Pero Windumanoth siguió preguntando:

– No me refiero a si se acerca con sus hombres hacia aquí: no te hablo de la guerra. Te pregunto por sus sueños, por sus deseos. ¿Tú crees que se acercan a mí?

– No lo sé -repitió él tristemente-. Sólo siento que me apenan tus preguntas.

– ¿Y tu tristeza? -preguntó Windumanoth-. ¿De dónde nace tu tristeza?

– Yo no creo que pueda llamarse tristeza a cuanto llena mi corazón -respondió él-. Quizá encontremos la respuesta en las hojas de los árboles.

Porque desde la ventana podían ver las hojas agonizantes de los árboles del pequeño huerto de Windumanoth, y todavía podían dibujar alguna sombra en el suelo. Aranmanoth leyó la palabra nostalgia y dijo:

– Es una palabra nueva para mí. No la había leído antes pero, desde este momento, sé que permanecerá escrita en mi corazón. Quizá la nostalgia sea un deseo; o el resplandor de un tiempo en que -creíamos ser felices.
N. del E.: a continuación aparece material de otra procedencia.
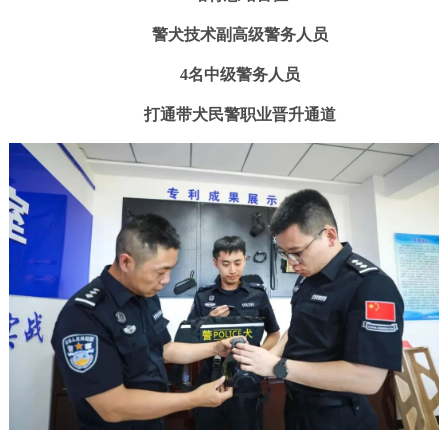
警犬技术副高级警务人员
4名中级警务人员
打通带犬民警职业晋升通道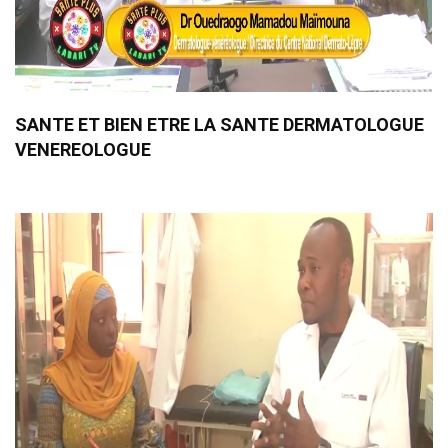
SANTE ET BIEN ETRE LA SANTE DERMATOLOGUE
VENEREOLOGUE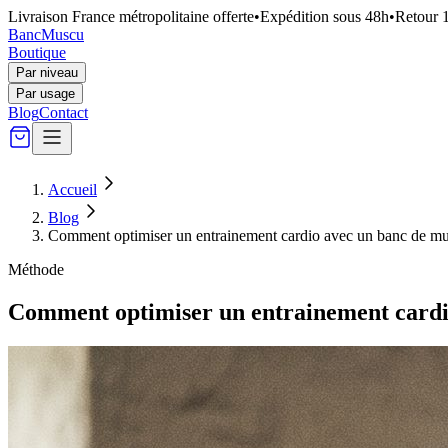
Livraison France métropolitaine offerte
•
Expédition sous 48h
•
Retour 1
Banc
Muscu
Boutique
Par niveau
Par usage
Blog
Contact
Accueil
Blog
Comment optimiser un entrainement cardio avec un banc de mu
Méthode
Comment optimiser un entrainement cardi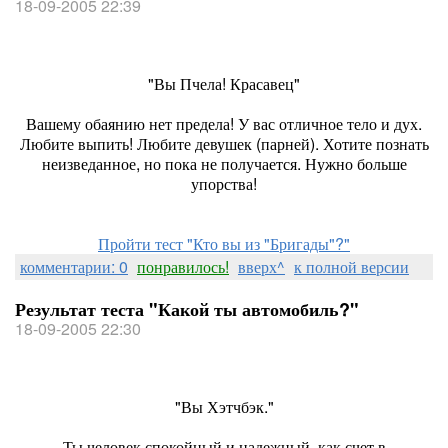
18-09-2005 22:39
"Вы Пчела! Красавец"
Вашему обаянию нет предела! У вас отличное тело и дух.
Любите выпить! Любите девушек (парней). Хотите познать
неизведанное, но пока не получается. Нужно больше
упорства!
Пройти тест "Кто вы из "Бригады"?"
комментарии: 0
понравилось!
вверх^
к полной версии
Результат теста "Какой ты автомобиль?"
18-09-2005 22:30
"Вы Хэтчбэк."
Ты человек спокойный и надежный, как счет в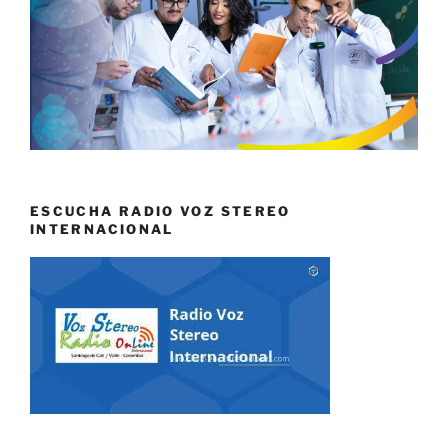
ESCUCHA RADIO VOZ STEREO
INTERNACIONAL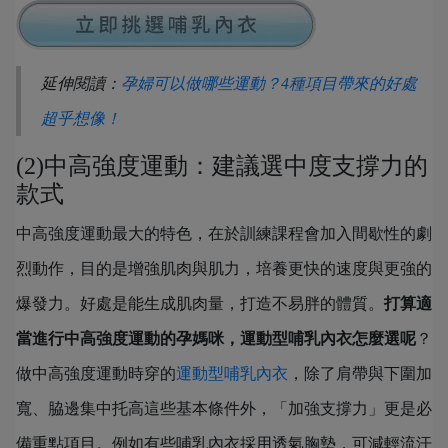
延伸閱讀：
孕婦可以做哪些運動？4種項目帶來的好處
超乎想像！
(2)中高強度運動：建議選中度支撐力的
款式
中高強度運動最大的特色，在於訓練課程會加入間歇性的劇
烈動作，目的是增強肌肉與肌力，培養更快的速度與更強的
爆發力。好處是能生成肌肉量，打造不易胖的體質。
打算適
當進行中高強度運動的孕媽咪，運動型哺乳內衣怎麼選呢
？
做中高強度運動時穿的
運動型哺乳內衣
，除了肩帶與下圍加
寬、脇邊集中托高這些基本條件外，「加強支撐力」更是必
備重點項目。例如有些哺乳內衣採用透氣胸墊，可減輕流汗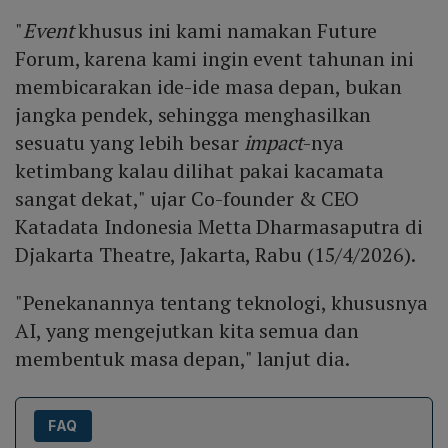
"
Event
khusus ini kami namakan Future
Forum, karena kami ingin event tahunan ini
membicarakan ide-ide masa depan, bukan
jangka pendek, sehingga menghasilkan
sesuatu yang lebih besar
impact
-nya
ketimbang kalau dilihat pakai kacamata
sangat dekat," ujar Co-founder & CEO
Katadata Indonesia Metta Dharmasaputra di
Djakarta Theatre, Jakarta, Rabu (15/4/2026).
"Penekanannya tentang teknologi, khususnya
AI, yang mengejutkan kita semua dan
membentuk masa depan," lanjut dia.
FAQ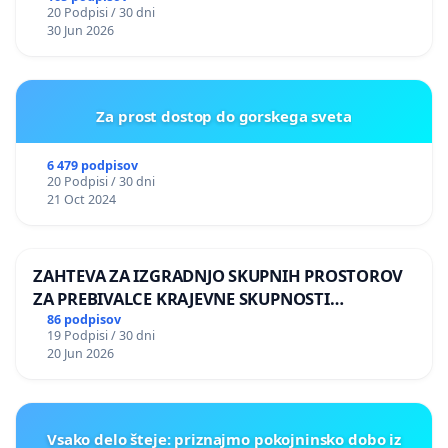
20 Podpisi / 30 dni
30 Jun 2026
Za prost dostop do gorskega sveta
6 479 podpisov
20 Podpisi / 30 dni
21 Oct 2024
ZAHTEVA ZA IZGRADNJO SKUPNIH PROSTOROV
ZA PREBIVALCE KRAJEVNE SKUPNOSTI
PRESTRANEK
86 podpisov
19 Podpisi / 30 dni
20 Jun 2026
Vsako delo šteje: priznajmo pokojninsko dobo iz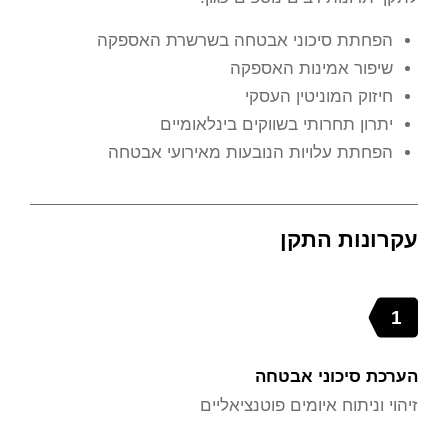
הפחתת סיכוני אבטחה בשרשרת האספקה
שיפור אמינות האספקה
חיזוק המוניטין העסקי
יתרון תחרותי בשווקים בינלאומיים
הפחתת עלויות הנובעות מאירועי אבטחה
עקרונות התקן
1
הערכת סיכוני אבטחה
זיהוי וניתוח איומים פוטנציאליים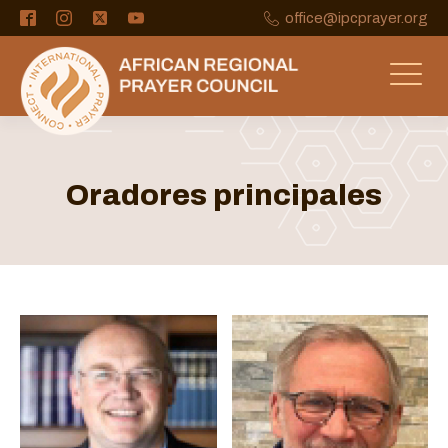
office@ipcprayer.org
Oradores principales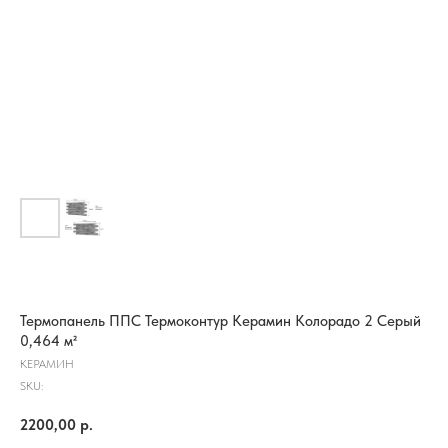
Термопанель ППС Термоконтур Керамин Колорадо 2 Серый
0,464 м²
КЕРАМИН
SKU:
2200,00
р.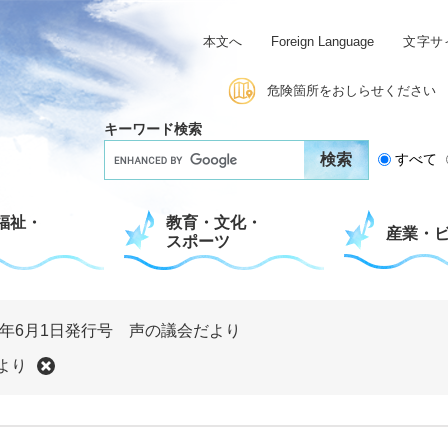
本文へ
Foreign Language
文字サ
危険箇所をおしらせください
キーワード検索
G
すべて
o
o
g
福祉・
教育・文化・
l
産業・
スポーツ
e
カ
ス
タ
ム
8年6月1日発行号 声の議会だより
検
索
より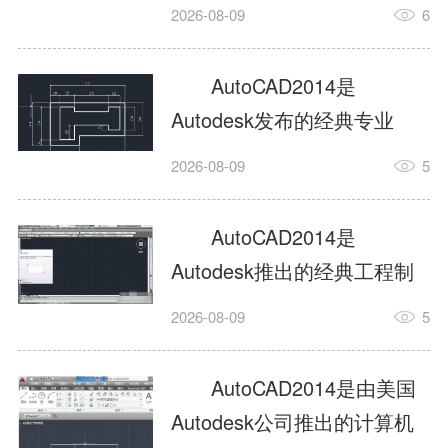
工具，主打稳定2D施工图绘
2026-08-09
6
制与轻量化三维建模，适配
建筑、机械、室内、市政多
AutoCAD2014是
行业工程设计。版本新增图
Autodesk发布的经典专业
纸标签页、实景地理地图、
CAD制图设计软件，是工程
2026-08-09
5
协同设计交流模块，优化命
设计领域使用率极高的老牌
令行智能纠错与图层批量管
绘图工具。软件专注精准二
AutoCAD2014是
理，支持Win8触屏操作、点
维绘图、图纸编辑、参数化
Autodesk推出的经典工程制
云扫描数据导入，兼容各类
设计及基础三维建模，广泛
图设计软件，主打高效精准
DWG图纸格式，文件互通...
2026-08-09
5
应用于建筑设计、机械制
的二维工程绘图与基础三维
造、土木工程、室内设计等
建模作业，适配建筑、机
AutoCAD2014是由美国
多个行业。软件优化绘图流
械、市政、室内设计等多行
Autodesk公司推出的计算机
畅度与文件兼容性，支持参
业场景。软件优化运行机制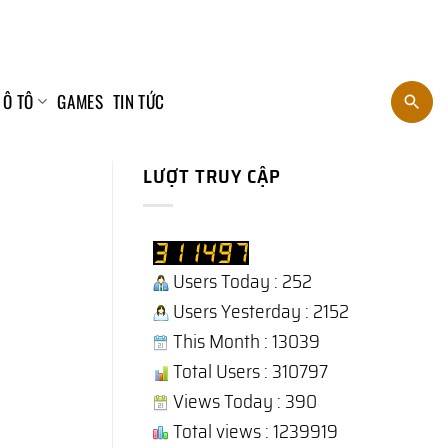
 Ô TÔ
GAMES
TIN TỨC
LƯỢT TRUY CẬP
Users Today : 252
Users Yesterday : 2152
This Month : 13039
Total Users : 310797
Views Today : 390
Total views : 1239919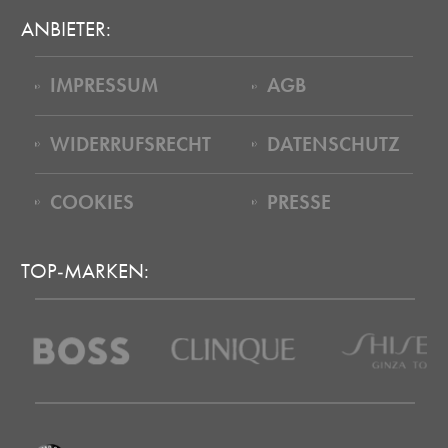
ANBIETER:
IMPRESSUM
AGB
WIDERRUFSRECHT
DATENSCHUTZ
COOKIES
PRESSE
TOP-MARKEN: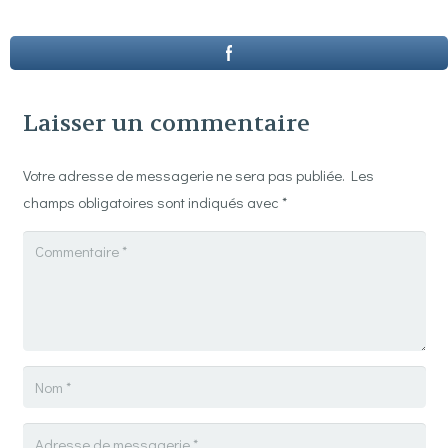
Laisser un commentaire
Votre adresse de messagerie ne sera pas publiée.
Les
champs obligatoires sont indiqués avec
*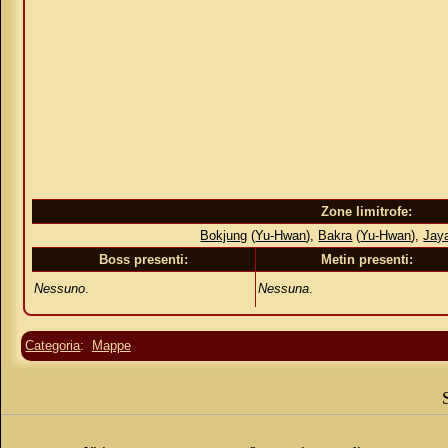
Zone limitrofe:
Bokjung
(
Yu-Hwan
),
Bakra
(
Yu-Hwan
),
Jay
Boss presenti:
Metin presenti:
Nessuno
.
Nessuna
.
Categoria
:
Mappe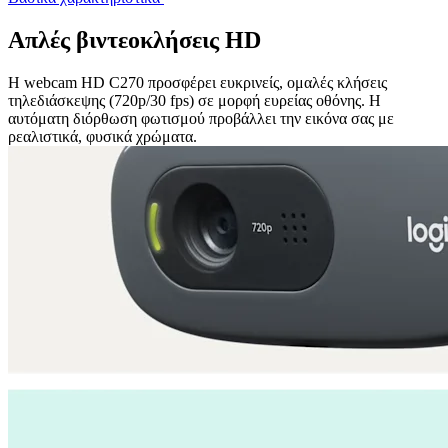
Απλές βιντεοκλήσεις HD
Η webcam HD C270 προσφέρει ευκρινείς, ομαλές κλήσεις
τηλεδιάσκεψης (720p/30 fps) σε μορφή ευρείας οθόνης. Η
αυτόματη διόρθωση φωτισμού προβάλλει την εικόνα σας με
ρεαλιστικά, φυσικά χρώματα.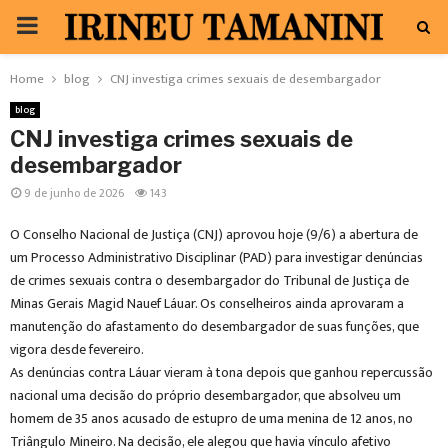
PRIMARY
MENU
Home
blog
CNJ investiga crimes sexuais de desembargador
blog
CNJ investiga crimes sexuais de
desembargador
9 de junho de 2026
143
O Conselho Nacional de Justiça (CNJ) aprovou hoje (9/6) a abertura de
um Processo Administrativo Disciplinar (PAD) para investigar denúncias
de crimes sexuais contra o desembargador do Tribunal de Justiça de
Minas Gerais Magid Nauef Láuar. Os conselheiros ainda aprovaram a
manutenção do afastamento do desembargador de suas funções, que
vigora desde fevereiro.
As denúncias contra Láuar vieram à tona depois que ganhou repercussão
nacional uma decisão do próprio desembargador, que absolveu um
homem de 35 anos acusado de estupro de uma menina de 12 anos, no
Triângulo Mineiro. Na decisão, ele alegou que havia vínculo afetivo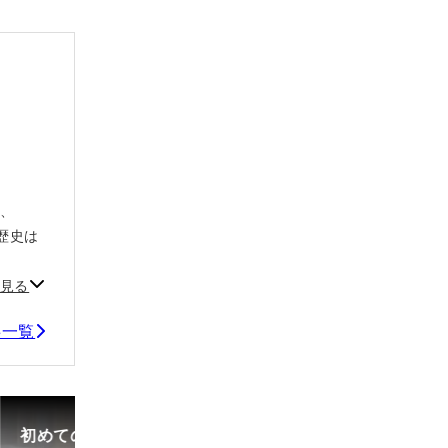
み、
歴史は
見る
事一覧
初めての中古車選び、購入時の流れや必要な書類などに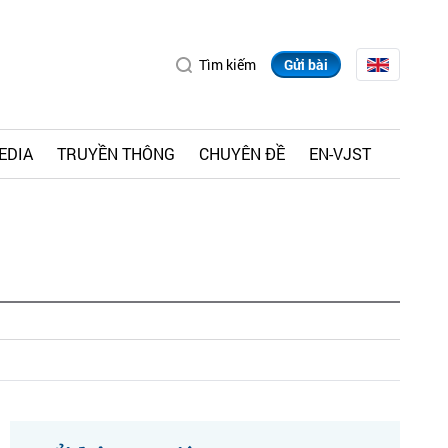
Tìm kiếm
Gửi bài
EDIA
TRUYỀN THÔNG
CHUYÊN ĐỀ
EN-VJST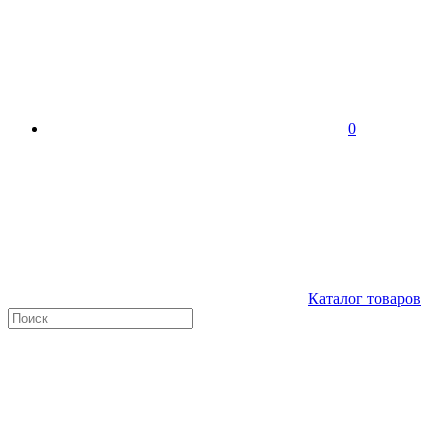
0
Каталог товаров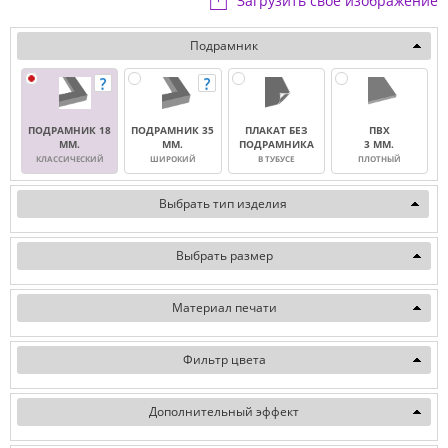
Загрузить свое изображение
Подрамник
ПОДРАМНИК 18
ПОДРАМНИК 35
ПЛАКАТ БЕЗ
ПВХ
ММ.
ММ.
ПОДРАМНИКА
3 ММ.
КЛАССИЧЕСКИЙ
ШИРОКИЙ
В ТУБУСЕ
ПЛОТНЫЙ
Выбрать тип изделия
Выбрать размер
Материал печати
Фильтр цвета
Дополнительный эффект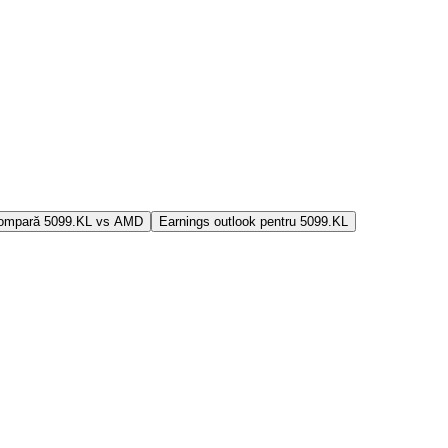
ompară 5099.KL vs AMD
Earnings outlook pentru 5099.KL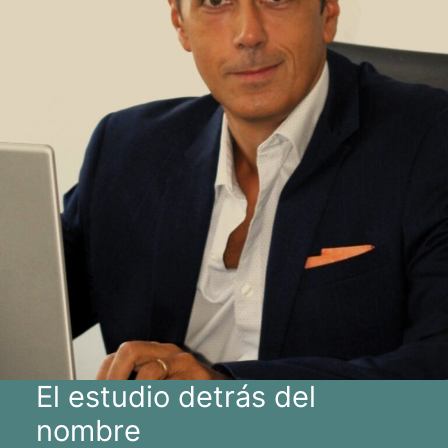
El estudio detrás del
nombre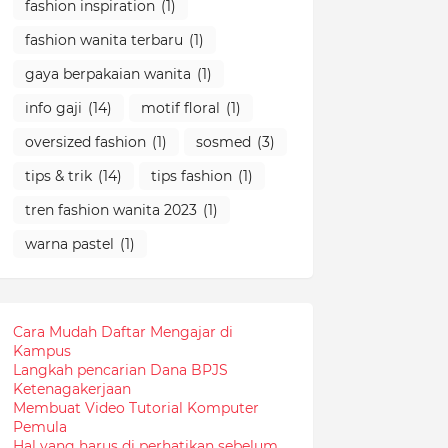
fashion inspiration
(1)
fashion wanita terbaru
(1)
gaya berpakaian wanita
(1)
info gaji
(14)
motif floral
(1)
oversized fashion
(1)
sosmed
(3)
tips & trik
(14)
tips fashion
(1)
tren fashion wanita 2023
(1)
warna pastel
(1)
Cara Mudah Daftar Mengajar di
Kampus
Langkah pencarian Dana BPJS
Ketenagakerjaan
Membuat Video Tutorial Komputer
Pemula
Hal yang harus di perhatikan sebelum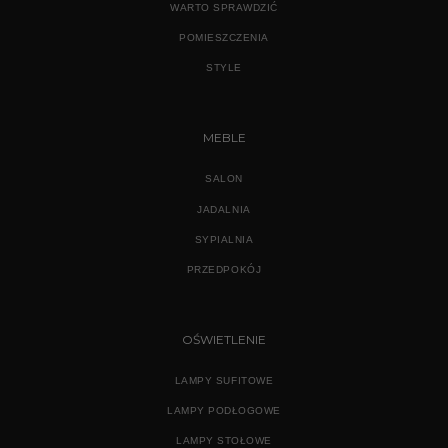
WARTO SPRAWDZIĆ
POMIESZCZENIA
STYLE
MEBLE
SALON
JADALNIA
SYPIALNIA
PRZEDPOKÓJ
OŚWIETLENIE
LAMPY SUFITOWE
LAMPY PODŁOGOWE
LAMPY STOŁOWE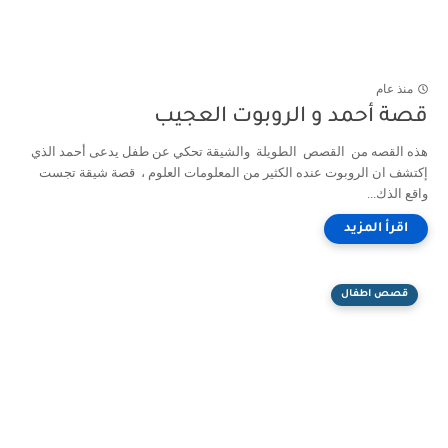
منذ عام
قصة أحمد و الروبوت العجيب
هذه القصه من القصص الطويلة والشيقة تحكي عن طفل يدعى أحمد الذي
إكتشف ان الروبوت عنده الكثير من المعلومات العلوم ، قصة شيقة تجست
واقع الذك...
قصص اطفال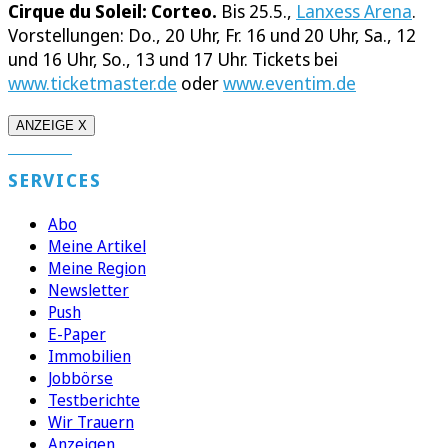
Cirque du Soleil: Corteo.
Bis 25.5.,
Lanxess Arena
.
Vorstellungen: Do., 20 Uhr, Fr. 16 und 20 Uhr, Sa., 12
und 16 Uhr, So., 13 und 17 Uhr. Tickets bei
www.ticketmaster.de
oder
www.eventim.de
ANZEIGE X
SERVICES
Abo
Meine Artikel
Meine Region
Newsletter
Push
E-Paper
Immobilien
Jobbörse
Testberichte
Wir Trauern
Anzeigen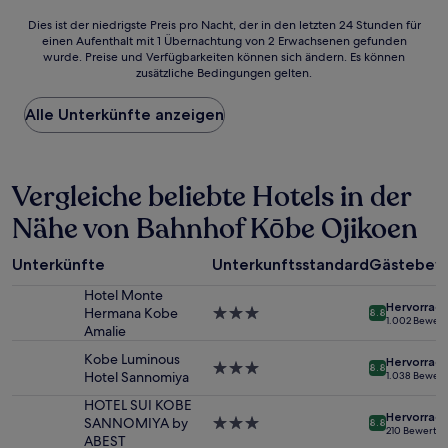
65 €
Bewertungen)
Dies
Dies ist der niedrigste Preis pro Nacht, der in den letzten 24 Stunden für
einen Aufenthalt mit 1 Übernachtung von 2 Erwachsenen gefunden
ist
wurde. Preise und Verfügbarkeiten können sich ändern. Es können
der
zusätzliche Bedingungen gelten.
niedrigste
Preis
Alle Unterkünfte anzeigen
pro
Nacht,
der
in
Vergleiche beliebte Hotels in der
den
letzten
Nähe von Bahnhof Kōbe Ojikoen
24 Stunden
für
einen
Unterkünfte
Unterkunftsstandard
Gästebew
Aufenthalt
mit
Hotel Monte
Hervorrag
1 Übernachtung
Hermana Kobe
3.0-
8.8
1.002 Bewer
von
Amalie
Sterne-
2 Erwachsenen
Unterkunft
Kobe Luminous
Hervorrag
gefunden
3.0-
8.8
Hotel Sannomiya
1.038 Bewer
wurde.
Sterne-
Preise
Unterkunft
HOTEL SUI KOBE
Hervorrag
und
SANNOMIYA by
3.0-
8.8
210 Bewertu
Verfügbarkeiten
ABEST
Sterne-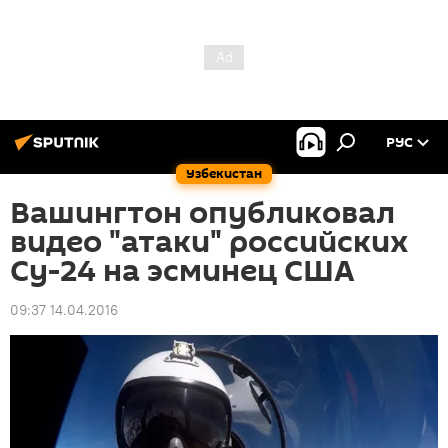
РУС
Узбекистан
Вашингтон опубликовал
видео "атаки" российских
Су-24 на эсминец США
09:37 14.04.2016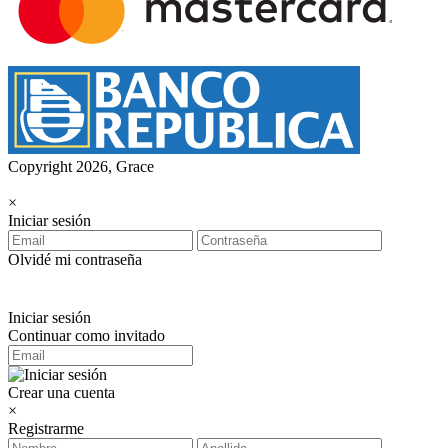
Copyright 2026, Grace
×
Iniciar sesión
Olvidé mi contraseña
Iniciar sesión
Continuar como invitado
Crear una cuenta
×
Registrarme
Windumanoth enlazó su mano con la de él y dijo:

– Yo sí conocía esa palabra porque, ¿sabes?, la nostalgia no es únicamente regresar al bosque y a su hayedo, o a los colores de las palabras. Ni siquiera es el anhelo de retornar a nuestros primeros días en el otoño. La nostalgia es también el tiempo de mi infancia en el Sur, entre los viñedos y los olivos. Es el aroma del mar. ¡Ay, Aranmanoth!, tengo nostalgia del Sur. Quiero regresar al Sur.

Aranmanoth agachó levemente la cabeza tras escuchar a Windumanoth, como si no deseara seguir mirando las palabras que las hojas de los árboles dibujaban al caer:

– Cuando venga mi padre se lo diremos. Seguramente te complacerá y te permitirá regresar a tu tierra.

– Pero tú vendrás conmigo, ¿no? Quiero enseñarte todos los secretos de mi país, como tú me has enseñado los del tuyo.

Aranmanoth alzó la cabeza, miró a Windumanoth, le sonrió dulcemente y dijo:

– Pues así se lo diremos a mi padre. Él es bueno y, además, me ha nombrado tu guardián.

El invierno avanzaba. Nadie podía salir de su guarida sin sentir la crueldad que acompaña a quienes no tienen donde cobijarse.

Aunque no lo sabían, Aranmanoth y Windumanoth habían crecido. En ocasiones, ni siquiera la memoria de los humanos o su proceder se corresponden con la edad que les adjudican los manipuladores del tiempo. De este modo, ambos conservaban aún la ignorancia de su primera edad.